> SOURCE DATA:
========================================

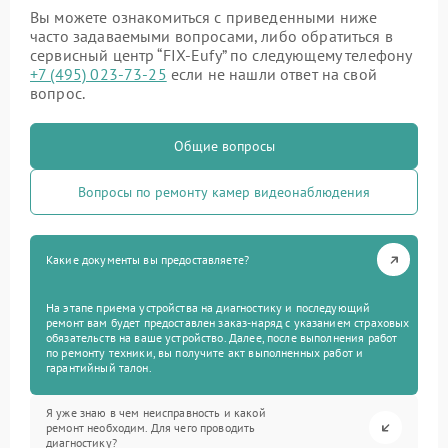
Вы можете ознакомиться с приведенными ниже
часто задаваемыми вопросами, либо обратиться в
сервисный центр “FIX-Eufy” по следующему телефону
+7 (495) 023-73-25
если не нашли ответ на свой
вопрос.
Общие вопросы
Вопросы по ремонту камер видеонаблюдения
Какие документы вы предоставляете?
На этапе приема устройства на диагностику и последующий
ремонт вам будет предоставлен заказ-наряд с указанием страховых
обязательств на ваше устройство. Далее, после выполнения работ
по ремонту техники, вы получите акт выполненных работ и
гарантийный талон.
Я уже знаю в чем неисправность и какой
ремонт необходим. Для чего проводить
диагностику?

========================================

> WHAT IS EXPECTED: Exactly the lines from the one containing "обязательств на ваше" through the final line of the records above are needed, copied word for word.

> SOLVED PROBLEM:
обязательств на ваше устройство. Далее, после выполнения работ
по ремонту техники, вы получите акт выполненных работ и
гарантийный талон.
Я уже знаю в чем неисправность и какой
ремонт необходим. Для чего проводить
диагностику?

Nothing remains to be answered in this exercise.